L'Europe revêtit une seconde vertu pour le Président en ce qu'elle devait permettre de préserver le cadre de stabilité et de relative autonomie dont avait besoin la France. En cela Georges Pompidou avait anticipé sur les choix fondamentaux que fit la France dans la deuxième moitié des années 1980. Le lancement du projet d'union économique et monétaire en décembre 1969 prit tout son sens lors de la conférence des Açores, en décembre 1971, lorsque l'ancrage européen, consolidé quelques mois plus tard par la création du «serpent» monétaire, fut conçu par le Président comme un moyen de faire contrepoids au rôle du dollar et au caractère déstabilisant de la politique américaine. La volonté de préserver l'identité européenne face aux États-Unis dans le cadre des négociations du GATT relève de la même conception d'ensemble.

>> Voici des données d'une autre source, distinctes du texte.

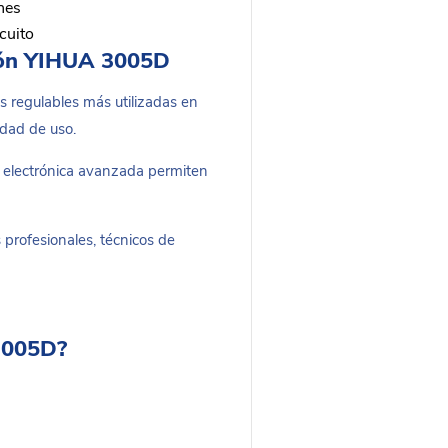
nes
cuito
ción YIHUA 3005D
s regulables más utilizadas en
idad de uso.
n electrónica avanzada permiten
s profesionales, técnicos de
 3005D?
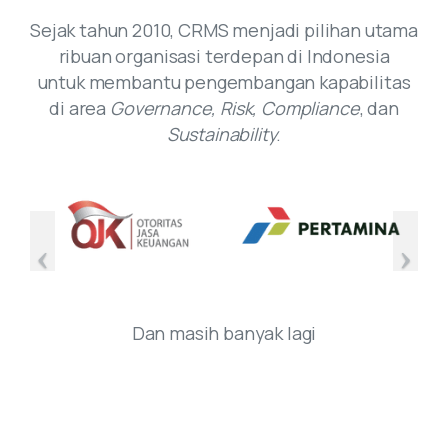
Sejak tahun 2010, CRMS menjadi pilihan utama
ribuan organisasi terdepan di Indonesia
untuk membantu pengembangan kapabilitas
di area
Governance, Risk, Compliance
, dan
Sustainability
.
Dan masih banyak lagi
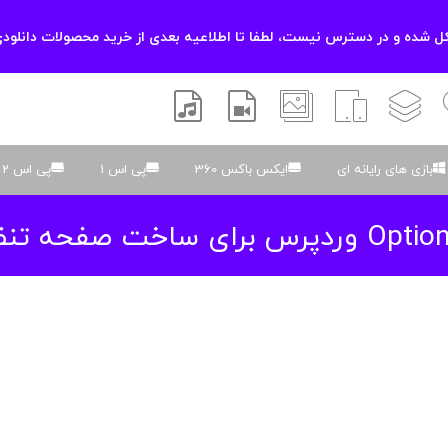
 شده و در دسترس نیست، لطفا تا اطلاعیه بعدی از خرید محصولات دانلودی
زشی
لایه باز
اسکریپت
والپیپر
افتر افکتس
موسیقی و صدا
بازی های رایانه ای
ایکس باکس 360
پی اس 1
پی اس 2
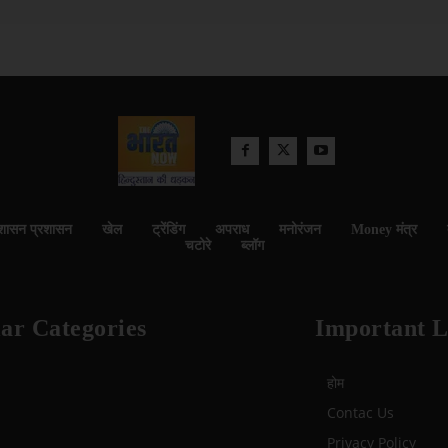
शासन प्रशासन
खेल
ट्रेंडिंग
अपराध
मनोरंजन
Money मंत्र
चटोरे
ब्लॉग
ar Categories
Important L
होम
Contac Us
Privacy Policy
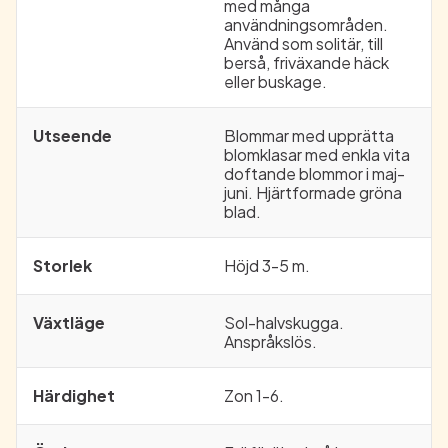
med många
användningsområden.
Använd som solitär, till
berså, friväxande häck
eller buskage.
Utseende
Blommar med upprätta
blomklasar med enkla vita
doftande blommor i maj-
juni. Hjärtformade gröna
blad.
Storlek
Höjd 3-5 m.
Växtläge
Sol-halvskugga.
Anspråkslös.
Härdighet
Zon 1-6.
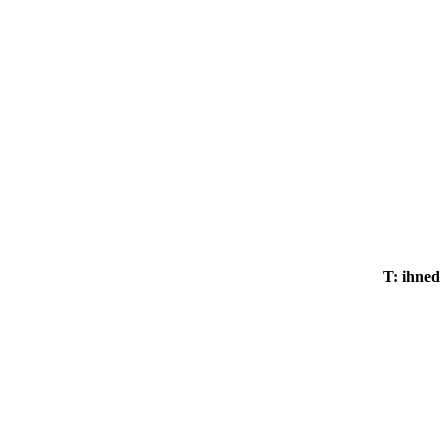
T: ihned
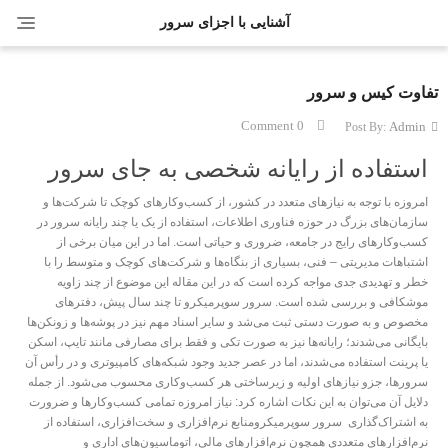
ggle
آشنایی با اجزای سرور
ation
تفاوت کیس و سرور
0 Comment
Admin
Post By:
استفاده از رایانه شخصی به جای سرور
امروزه با توجه به نیازهای متعدد در کشور، از کسب‌وکارهای کوچک تا شرکت‌ها و
سازمان‌های بزرگ در حوزه فناوری اطلاعات، استفاده از یک یا چند رایانه سرور در
کسب‌وکارهای رایج در جامعه، ضروری و حیاتی است. اما در این میان برخی از
اشتباهات مدیریتی – فنی، بسیاری از بنگاه‌ها و شرکت‌های کوچک و متوسط را با
خطر و تهدیدی جدی مواجه کرده است که در این مقاله این موضوع از چند زاویه
موشکافی و بررسی شده است. سرور سوپرمیکرو تا چند سال پیش، دفترهای
مخصوص و به صورت دستی ثبت می‌شد و سایر اسناد مهم نیز در پوشه‌ها و زونکن‌ها
بایگانی می‌شدند؛ رایانه‌ها نیز به صورت تکی و فقط برای مصارفی مانند تایپ، اسکن
یا پرینت استفاده می‌شدند، اما در عصر جدید وجود شبکه‌های کامپیوتری و در رأس آن
سرورها، جزو نیازهای اولیه و زیرساختی هر کسب‌وکاری محسوب می‌شود. از جمله
دلایل آن می‌توان به این نکات اشاره کرد: نیاز امروزه تمامی کسب‌وکارها و ضرورت
به اشتراک‌گذاری سرور سوپرمیکرومنابع نرم‌افزاری و سخت‌افزاری، استفاده از
نرم‌افزارهای متعددی همچون نرم‌افزارهای مالی، اتوماسیون‌های اداری و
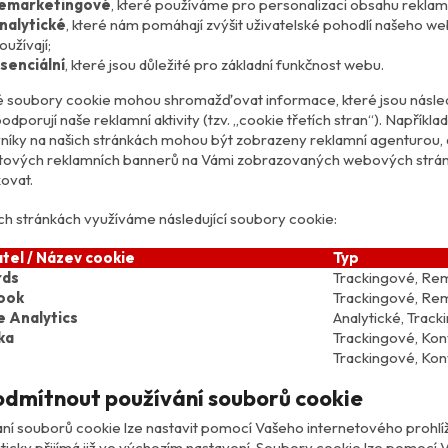
emarketingové
, které používáme pro personalizaci obsahu reklam 
nalytické
, které nám pomáhají zvýšit uživatelské pohodlí našeho web
oužívají;
senciální
, které jsou důležité pro základní funkčnost webu.
 soubory cookie mohou shromažďovat informace, které jsou následně
odporují naše reklamní aktivity (tzv. „cookie třetích stran“). Napří
níky na našich stránkách mohou být zobrazeny reklamní agenturou,
tových reklamních bannerů na Vámi zobrazovaných webových stránk
kovat.
ch stránkách využíváme následující soubory cookie:
tel / Název cookie
Typ
ds
Trackingové, Re
ook
Trackingové, Re
 Analytics
Analytické, Trac
ka
Trackingové, Kon
Trackingové, Kon
odmítnout používání souborů cookie
ní souborů cookie lze nastavit pomocí Vašeho internetového prohlí
icky přijímá již ve výchozím nastavení. Soubory cookie lze pomoc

La démarche de Georges Pompidou ne fut certes pas guidée par la volonté de préparer le pays aux difficultés majeures que son économie devait subir au cours des deux décennies qui suivirent. Elle s'inscrivit plus dans la dynamique des années de croissance avec cependant la volonté de corriger des faiblesses lucidement analysées, de promouvoir le renouvellement du tissu économique par la technologie, d'insérer la France dans un ensemble européen à l'identité mieux affirmée lui offrant un cadre de développement plus stable et la perspective d'une internationalisation maîtrisée de son économie. Certains de ces choix permirent, le moment venu, des prises de décision rapides et opportunes, en particulier face à la crise énergétique. Il est également vrai que toutes les options prises ne portèrent pas immédiatement les fruits attendus, soit que les conflits entre intérêts nationaux en Europe n'aient pas permis de tirer parti de toutes les potentialités, soit que les conséquences de la crise de l'énergie ait frappé des secteurs dont les mutations n'étaient pas achevées.